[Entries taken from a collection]
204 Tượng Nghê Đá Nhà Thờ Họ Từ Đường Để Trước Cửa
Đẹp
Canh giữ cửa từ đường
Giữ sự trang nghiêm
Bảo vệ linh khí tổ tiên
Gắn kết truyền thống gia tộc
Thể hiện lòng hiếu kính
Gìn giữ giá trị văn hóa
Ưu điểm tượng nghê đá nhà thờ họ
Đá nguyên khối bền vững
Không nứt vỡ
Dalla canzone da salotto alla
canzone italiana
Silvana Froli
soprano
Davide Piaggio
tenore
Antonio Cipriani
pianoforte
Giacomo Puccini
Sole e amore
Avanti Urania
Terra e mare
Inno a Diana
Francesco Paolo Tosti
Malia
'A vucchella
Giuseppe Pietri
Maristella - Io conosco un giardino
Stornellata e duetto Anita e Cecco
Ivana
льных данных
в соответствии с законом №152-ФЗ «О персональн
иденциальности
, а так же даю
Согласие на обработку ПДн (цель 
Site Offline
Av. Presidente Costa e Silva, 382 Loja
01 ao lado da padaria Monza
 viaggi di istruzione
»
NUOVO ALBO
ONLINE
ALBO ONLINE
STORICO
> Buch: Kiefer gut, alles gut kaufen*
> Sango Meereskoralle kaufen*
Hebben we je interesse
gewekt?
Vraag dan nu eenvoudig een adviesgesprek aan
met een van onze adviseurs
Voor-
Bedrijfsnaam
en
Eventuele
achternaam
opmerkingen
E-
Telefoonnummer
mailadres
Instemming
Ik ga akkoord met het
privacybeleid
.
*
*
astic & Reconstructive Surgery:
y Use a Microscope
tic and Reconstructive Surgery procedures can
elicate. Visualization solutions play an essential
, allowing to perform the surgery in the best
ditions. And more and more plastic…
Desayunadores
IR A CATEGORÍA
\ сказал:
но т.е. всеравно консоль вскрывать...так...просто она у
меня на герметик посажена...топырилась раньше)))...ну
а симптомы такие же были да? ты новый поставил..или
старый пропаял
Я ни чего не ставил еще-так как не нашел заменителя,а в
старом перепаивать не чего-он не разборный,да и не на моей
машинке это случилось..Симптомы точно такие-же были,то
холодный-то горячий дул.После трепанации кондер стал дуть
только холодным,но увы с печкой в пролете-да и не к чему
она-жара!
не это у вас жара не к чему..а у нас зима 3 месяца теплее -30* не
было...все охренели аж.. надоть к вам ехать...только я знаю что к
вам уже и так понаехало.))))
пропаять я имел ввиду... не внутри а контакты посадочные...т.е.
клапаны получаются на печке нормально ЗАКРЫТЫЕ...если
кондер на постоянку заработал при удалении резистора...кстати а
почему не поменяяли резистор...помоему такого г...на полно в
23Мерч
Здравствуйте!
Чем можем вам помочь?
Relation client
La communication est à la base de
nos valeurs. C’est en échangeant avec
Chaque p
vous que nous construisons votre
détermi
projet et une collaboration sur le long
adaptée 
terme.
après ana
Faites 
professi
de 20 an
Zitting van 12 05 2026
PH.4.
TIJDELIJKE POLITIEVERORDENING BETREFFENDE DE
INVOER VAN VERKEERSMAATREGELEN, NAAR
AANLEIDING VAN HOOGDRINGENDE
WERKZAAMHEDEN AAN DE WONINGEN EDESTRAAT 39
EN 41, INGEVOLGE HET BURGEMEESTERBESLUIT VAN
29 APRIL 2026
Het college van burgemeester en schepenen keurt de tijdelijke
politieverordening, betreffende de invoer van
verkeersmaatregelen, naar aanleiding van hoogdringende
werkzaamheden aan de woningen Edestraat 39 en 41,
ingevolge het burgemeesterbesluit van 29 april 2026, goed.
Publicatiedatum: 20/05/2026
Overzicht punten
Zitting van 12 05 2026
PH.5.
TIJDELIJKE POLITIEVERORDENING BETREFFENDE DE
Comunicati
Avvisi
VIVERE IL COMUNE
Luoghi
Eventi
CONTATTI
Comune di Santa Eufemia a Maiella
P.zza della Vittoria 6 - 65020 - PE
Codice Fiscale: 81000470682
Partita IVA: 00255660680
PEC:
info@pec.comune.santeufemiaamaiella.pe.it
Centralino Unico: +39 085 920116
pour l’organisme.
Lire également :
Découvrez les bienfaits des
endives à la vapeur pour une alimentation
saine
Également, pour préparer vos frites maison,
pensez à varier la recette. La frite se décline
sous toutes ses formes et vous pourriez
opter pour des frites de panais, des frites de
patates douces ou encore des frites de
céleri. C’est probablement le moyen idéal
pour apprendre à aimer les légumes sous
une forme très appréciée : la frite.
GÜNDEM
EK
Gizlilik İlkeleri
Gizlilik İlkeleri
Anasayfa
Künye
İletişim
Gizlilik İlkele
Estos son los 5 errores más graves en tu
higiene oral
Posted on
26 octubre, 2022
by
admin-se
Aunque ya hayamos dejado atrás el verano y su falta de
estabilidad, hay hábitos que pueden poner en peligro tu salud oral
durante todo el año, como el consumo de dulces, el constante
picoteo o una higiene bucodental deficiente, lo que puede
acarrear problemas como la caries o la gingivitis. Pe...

TASK PROMPT: Print the entries once more, identical in every line.

TASK SOLUTION:
204 Tượng Nghê Đá Nhà Thờ Họ Từ Đường Để Trước Cửa
Đẹp
Canh giữ cửa từ đường
Giữ sự trang nghiêm
Bảo vệ linh khí tổ tiên
Gắn kết truyền thống gia tộc
Thể hiện lòng hiếu kính
Gìn giữ giá trị văn hóa
Ưu điểm tượng nghê đá nhà thờ họ
Đá nguyên khối bền vững
Không nứt vỡ
Dalla canzone da salotto alla
canzone italiana
Silvana Froli
soprano
Davide Piaggio
tenore
Antonio Cipriani
pianoforte
Giacomo Puccini
Sole e amore
Avanti Urania
Terra e mare
Inno a Diana
Francesco Paolo Tosti
Malia
'A vucchella
Giuseppe Pietri
Maristella - Io conosco un giardino
Stornellata e duetto Anita e Cecco
Ivana
льных данных
в соответствии с законом №152-ФЗ «О персональн
иденциальности
, а так же даю
Согласие на обработку ПДн (цель 
Site Offline
Av. Presidente Costa e Silva, 382 Loja
01 ao lado da padaria Monza
 viaggi di istruzione
»
NUOVO ALBO
ONLINE
ALBO ONLINE
STORICO
> Buch: Kiefer gut, alles gut kaufen*
> Sango Meereskoralle kaufen*
Hebben we je interesse
gewekt?
Vraag dan nu eenvoudig een adviesgesprek aan
met een van onze adviseurs
Voor-
Bedrijfsnaam
en
Eventuele
achternaam
opmerkingen
E-
Telefoonnummer
mailadres
Instemming
Ik ga akkoord met het
privacybeleid
.
*
*
astic & Reconstructive Surgery:
y Use a Microscope
tic and Reconstructive Surgery procedures can
elicate. Visualization solutions play an essential
, allowing to perform the surgery in the best
ditions. And more and more plastic…
Desayunadores
IR A CATEGORÍA
\ сказал:
но т.е. всеравно консоль вскрывать...так...просто она у
меня на герметик посажена...топырилась раньше)))...ну
а симптомы такие же были да? ты новый поставил..или
старый пропаял
Я ни чего не ставил еще-так как не нашел заменителя,а в
старом перепаивать не чего-он не разборный,да и не на моей
машинке это случилось..Симптомы точно такие-же были,то
холодный-то горячий дул.После трепанации кондер стал дуть
только холодным,но увы с печкой в пролете-да и не к чему
она-жара!
не это у вас жара не к чему..а у нас зима 3 месяца теплее -30* не
было...все охренели аж.. надоть к вам ехать...только я знаю что к
вам уже и так понаехало.))))
пропаять я имел ввиду... не внутри а контакты посадочные...т.е.
клапаны получаются на печке нормально ЗАКРЫТЫЕ...если
кондер на постоянку заработал при удалении резистора...кстати а
почему не поменяяли резистор...помоему такого г...на полно в
23Мерч
Здравствуйте!
Чем можем вам помочь?
Relation client
La communication est à la base de
nos valeurs. C’est en échangeant avec
Chaque p
vous que nous construisons votre
détermi
projet et une collaboration sur le long
adaptée 
terme.
après ana
Faites 
professi
de 20 an
Zitting van 12 05 2026
PH.4.
TIJDELIJKE POLITIEVERORDENING BETREFFENDE DE
INVOER VAN VERKEERSMAATREGELEN, NAAR
AANLEIDING VAN HOOGDRINGENDE
WERKZAAMHEDEN AAN DE WONINGEN EDESTRAAT 39
EN 41, INGEVOLGE HET BURGEMEESTERBESLUIT VAN
29 APRIL 2026
Het college van burgemeester en schepenen keurt de tijdelijke
politieverordening, betreffende de invoer van
verkeersmaatregelen, naar aanleiding van hoogdringende
werkzaamheden aan de woningen Edestraat 39 en 41,
ingevolge het burgemeesterbesluit van 29 april 2026, goed.
Publicatiedatum: 20/05/2026
Overzicht punten
Zitting van 12 05 2026
PH.5.
TIJDELIJKE POLITIEVERORDENING BETREFFENDE DE
Comunicati
Avvisi
VIVERE IL COMUNE
Luoghi
Eventi
CONTATTI
Comune di Santa Eufemia a Maiella
P.zza della Vittoria 6 - 65020 - PE
Codice Fiscale: 81000470682
Partita IVA: 00255660680
PEC:
info@pec.comune.santeufemiaamaiella.pe.it
Centralino Unico: +39 085 920116
pour l’organisme.
Lire également :
Découvrez les bienfaits des
endives à la vapeur pour une alimentation
saine
Également, pour préparer vos frites maison,
pensez à varier la recette. La frite se décline
sous toutes ses formes et vous pourriez
opter pour des frites de panais, des frites de
patates douces ou encore des frites de
céleri. C’est probablement le moyen idéal
pour apprendre à aimer les légumes sous
une forme très appréciée : la frite.
GÜNDEM
EK
Gizlilik İlkeleri
Gizlilik İlkeleri
Anasayfa
Künye
İletişim
Gizlilik İlkele
Estos son los 5 errores más graves en tu
higiene oral
Posted on
26 octubre, 2022
by
admin-se
Aunque ya hayamos dejado atrás el verano y su falta de
estabilidad, hay hábitos que pueden poner en peligro tu salud oral
durante todo el año, como el consumo de dulces, el constante
picoteo o una higiene bucodental deficiente, lo que puede
acarrear problemas como la caries o la gingivitis. Pe...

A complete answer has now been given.